Over at Uncommon Descent Sal Cordova has opened a dramatic new thread “Gambler’s Ruin is Darwin’s Ruin”. Apparently improvement of a population by natural selection is now shown to be essentially impossible. He invokes the example of Edward Thorp, who developed the winning system for blackjack fictionalized in the movie 21.

Cordova uses the stochastic theory of gene frequency change of citing Motoo Kimura and Tomoko Ohta’s well-known 1971 monograph “Theoretical Aspects of Population Genetics”, and argues that

Without going into details, I’ll quote the experts who investigated the issues. Consider the probability a selectively advantaged trait will survive in a population a mere 7 generations after it emerges:

if a mutant gene is selectively neutral the probability is 0.79 that it will be lost from the population … if the mutant gene has a selective advantage of 1%, the probability of loss during the fist seven generations is 0.78. As compared with the neutral mutant, this probability of extinction [with natural selection] is less by only .01 [compared to extinction by purely random events]. (bracketing is by Cordova)

This means is that natural selection is only slightly better than random chance. Darwin was absolutely wrong to suggest that the emergence of a novel trait will be preserved in most cases. It will not! Except for extreme selection pressures (like antibiotic resistance, pesticide resistance, anti-malaria drug resistance), selection fails to make much of an impact.

The Kimura/Ohta quote in question is on page 1 of their book, and describes a mutant with a selective advantage of 1%.

This would be a shocking disproof of decades of work in population genetics—if it accurately reflected the ultimate fate of those mutants. Fortunately, we can turn to an equation seven pages later in Kimura and Ohta’s book, equation (10), which is Kimura’s famous 1962 formula for fixation probabilities. Using it we can compare three mutants, one advantageous (s = 0.01), one neutral (s = 0), and one disadvantageous (s = -0.01). Suppose that the population has size N = 1,000,000. Using equation (10) we find that

  • The advantageous mutation has probability of fixation 0.0198013.
  • The neutral mutation has probability of fixation 0.0000005.
  • The disadvantageous mutation has probability of fixation 3.35818 x 10-17374

In other words, yes, in this case there is a lot of loss of advantageous mutations, about 49 being lost of every one that makes it to fixation. But they are each nearly 40,000 times as likely to fix as are individual neutral mutations, and deleterious mutations are essentially never going to fix in such a case.
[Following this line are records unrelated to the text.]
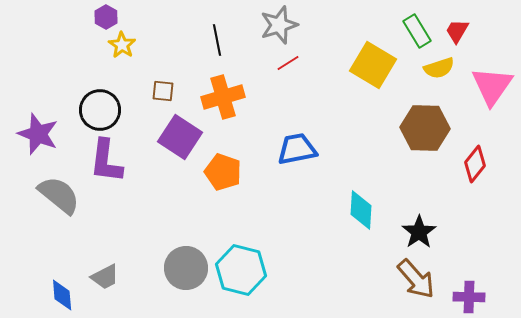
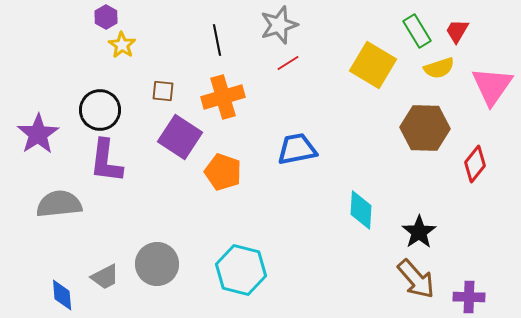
purple star: rotated 18 degrees clockwise
gray semicircle: moved 9 px down; rotated 45 degrees counterclockwise
gray circle: moved 29 px left, 4 px up
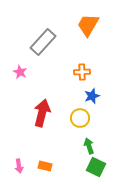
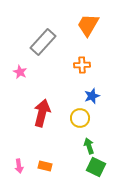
orange cross: moved 7 px up
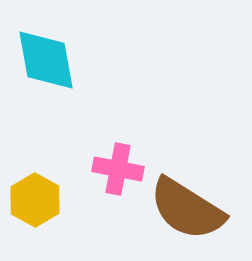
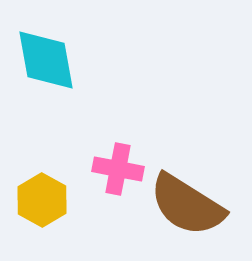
yellow hexagon: moved 7 px right
brown semicircle: moved 4 px up
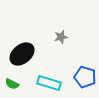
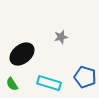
green semicircle: rotated 32 degrees clockwise
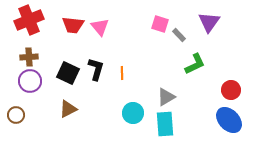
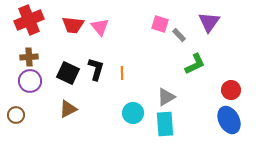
blue ellipse: rotated 16 degrees clockwise
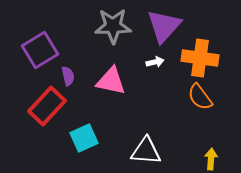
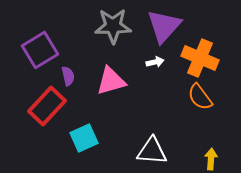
orange cross: rotated 15 degrees clockwise
pink triangle: rotated 28 degrees counterclockwise
white triangle: moved 6 px right
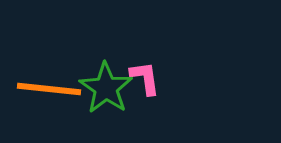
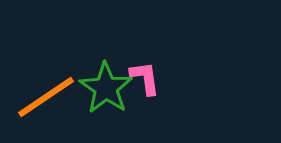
orange line: moved 3 px left, 8 px down; rotated 40 degrees counterclockwise
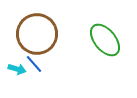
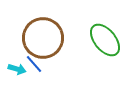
brown circle: moved 6 px right, 4 px down
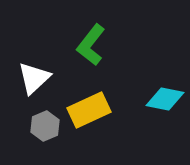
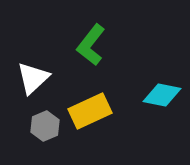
white triangle: moved 1 px left
cyan diamond: moved 3 px left, 4 px up
yellow rectangle: moved 1 px right, 1 px down
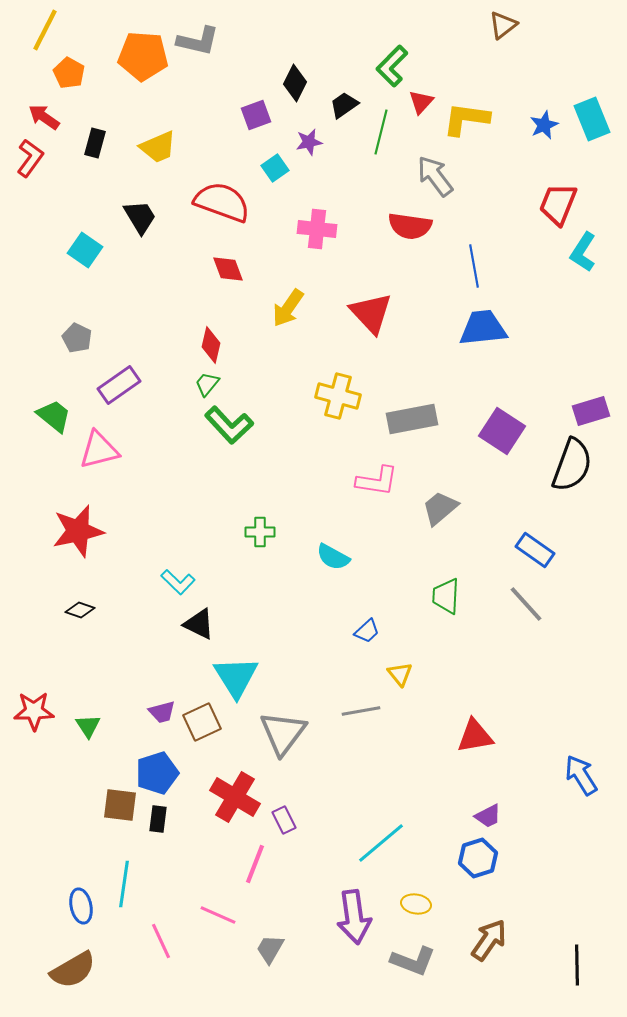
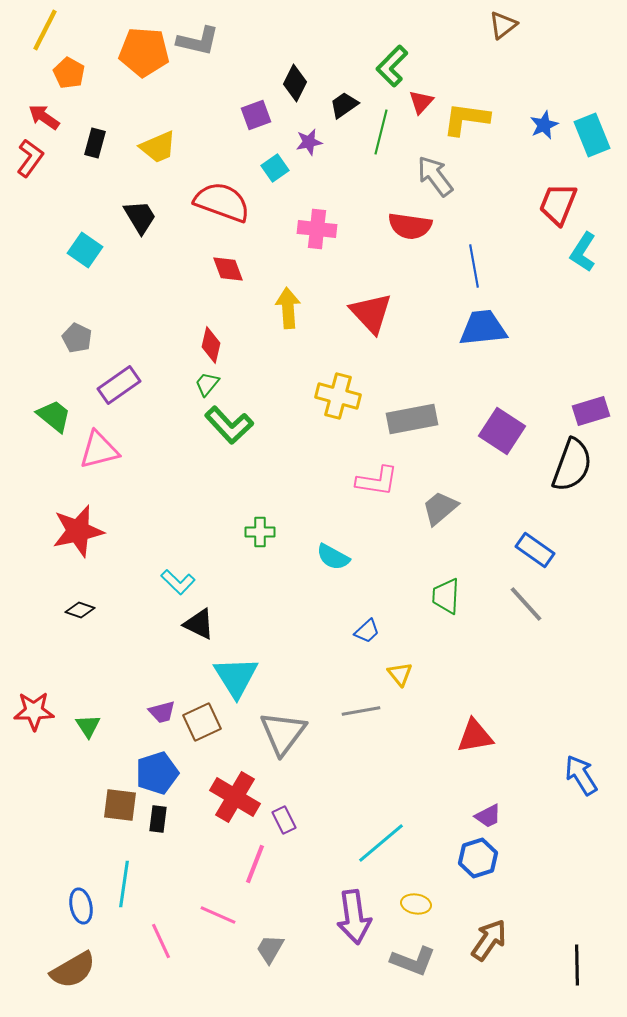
orange pentagon at (143, 56): moved 1 px right, 4 px up
cyan rectangle at (592, 119): moved 16 px down
yellow arrow at (288, 308): rotated 141 degrees clockwise
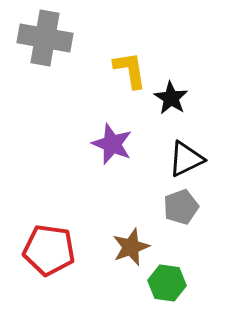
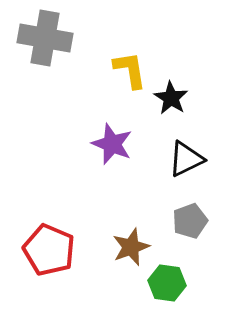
gray pentagon: moved 9 px right, 14 px down
red pentagon: rotated 15 degrees clockwise
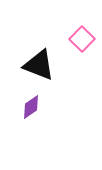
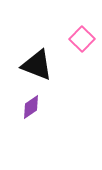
black triangle: moved 2 px left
Why does this give such a different result than the comparison of 0.78 to 0.79? It is because after 7 generations the surviving mutants in the case of selective advantage are at a higher frequency than are those in the neutral case, and the result is a much greater chance of fixation.

In fact, the Gambler’s Ruin shows a similar behavior—its mathematics is similar to (but not identical to) the population-genetic case. If you toss coins with a stake of $1 against a house which has $1,999,999 to wager, and you both keep playing until one holds the whole $2,000,000, if the game is fair you will be the ultimate victor one time out of 2,000,000, and the rest of the times the house will win. But if you have a 1% advantage, so that on each toss you have a 50.5% chance of winning, you will be the ultimate victor nearly 1% of the time. Mostly you will be ruined, but you will bankrupt the house 20,000 times as often as you would if the toss were fair.
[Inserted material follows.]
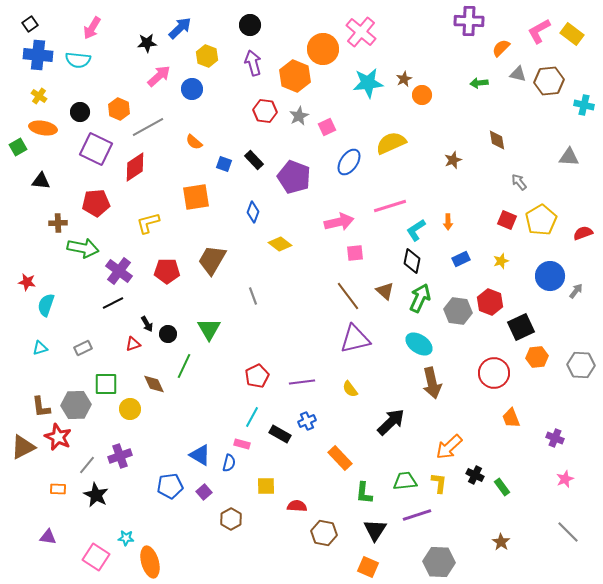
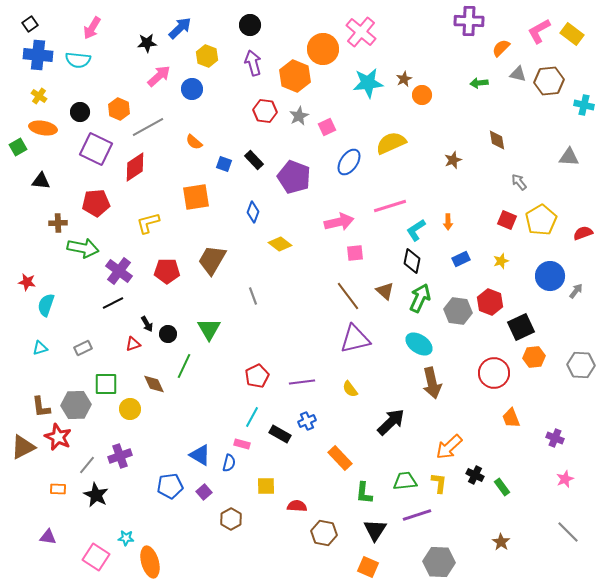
orange hexagon at (537, 357): moved 3 px left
So yes, the mathematics of Gambler’s Ruin speaks to the issue of natural selection—but it confirms its effectiveness.

(The other issue raised by Cordova, that of interference between mutations at different loci, is the well-known Hill-Robertson effect. If the loci have more than a tiny amount of genetic recombination between them, the interference largely vanishes. Cordova and the other commenters there have forgotten this.)